Someone named Shaun King has claimed that Elon Musk was raised in Apartheid by a white nationalist. The claim is at best questionable since we don’t know what Elon Musk’s father believed.
In response, Reason writer Liz Wolfe writes:
This is false on multiple counts. Musk was born in Pretoria, South Africa, in 1971. His parents divorced when he was a child, and Musk lived with his father Errol, an engineer who amassed a large fortune, for several years. Musk moved to Canada in 1988 when he was 17. He and his father became estranged later on, though Musk said in 2019 that Errol contributed “10% of a ~$200k angel funding round” to Zip2, one of Musk’s early business ventures.*
The oft–repeated claim that Elon Musk is a racist or an Apartheid supporter likely originatesfrom the [sic] Errol‘s claim that he owned a Zambian emerald mine in the 1980s. Many people have since used Errol’s claim to argue that the family must have profited from Apartheid, with some detractors alleging that this fortune was then funneled to Elon and used by him at the start of his career.
So it’s not Apartheid in South Africa: it’s a completely different country.
But this story doesn’t hold up. Errol, who has been embroiled in salacious scandals and whose own family members say is unreliable, claims he owned a stake in an emerald mine in Zambia in the ’80s, after the Musk parents divorced.

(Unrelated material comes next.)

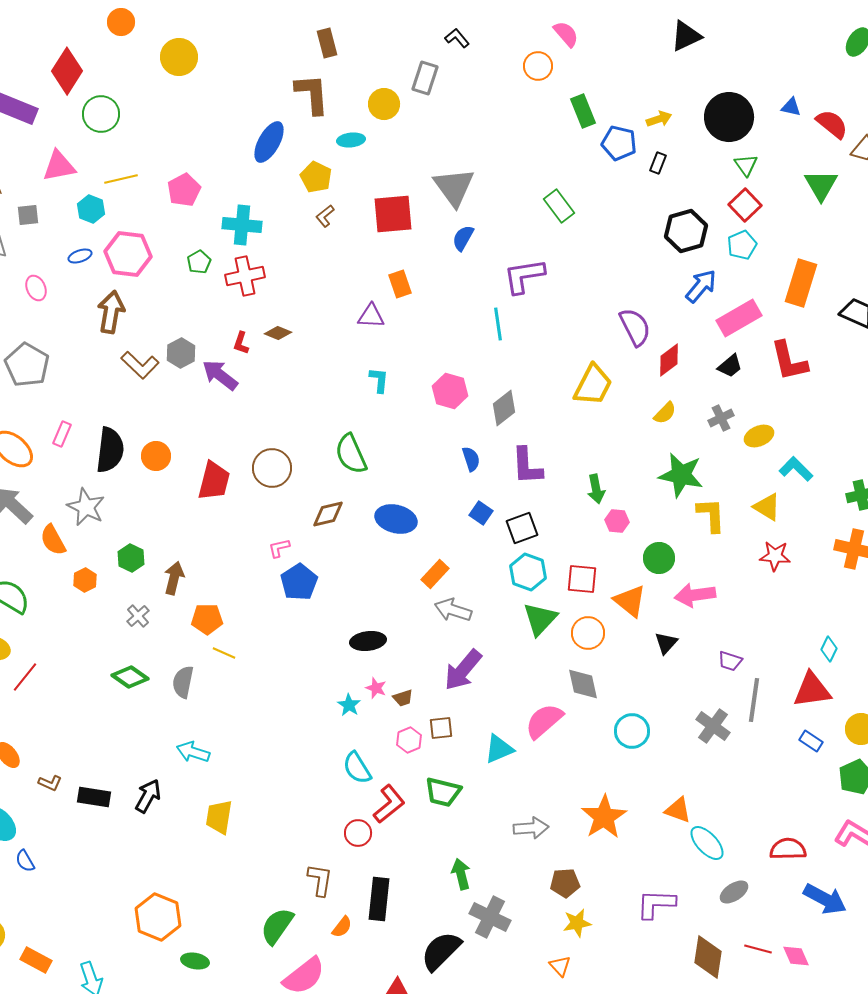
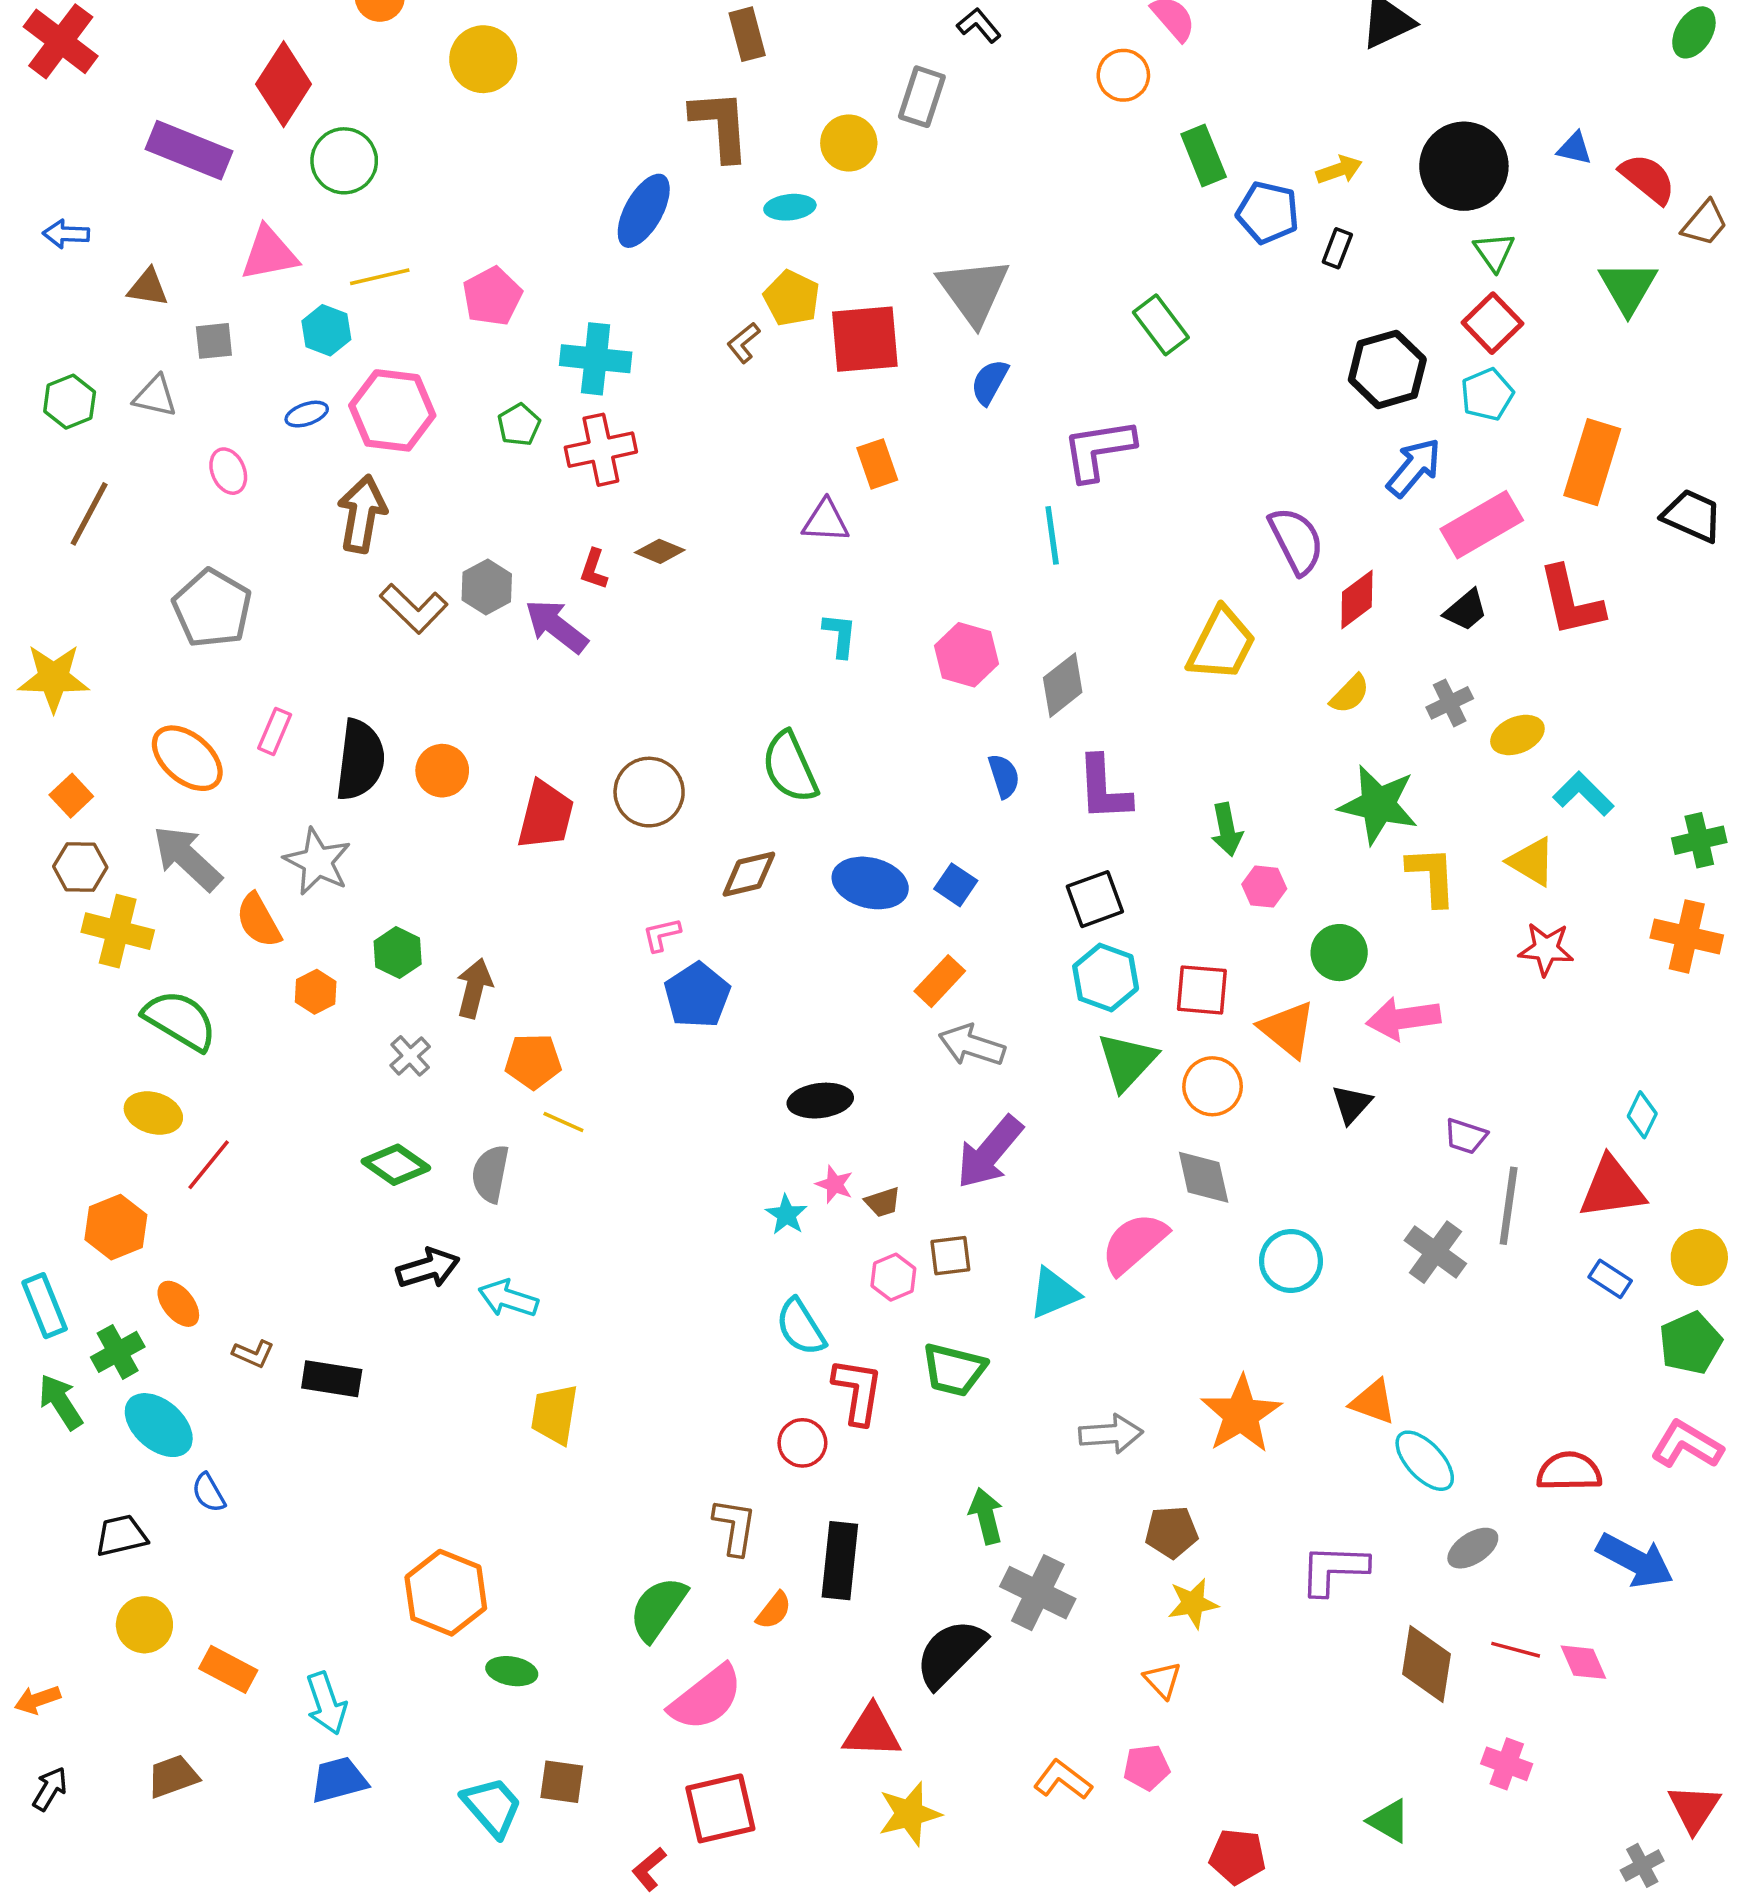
yellow pentagon: (316, 177) -> (792, 298), moved
blue square: (481, 513) -> (956, 885), moved
black arrow: (148, 796) -> (428, 1268), moved, turned 44
red L-shape: (389, 804) -> (858, 1391), turned -42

The mine was in Zambia, not South Africa, and we have no evidence that whatever profits the mine produced actually was given to Elon in the late ’90s as angel funding. Nor do we have any evidence that Musk was fond of South Africa’s terrible segregationist policies, which all white South Africans benefited from, regardless of whether they supported them.
Good reasoning, except for the last line. It ignores the economics of Apartheid. Not just black people, but also many white people, lost from Apartheid. The main white people who lost were employers, who were forcibly kept from hiring black people.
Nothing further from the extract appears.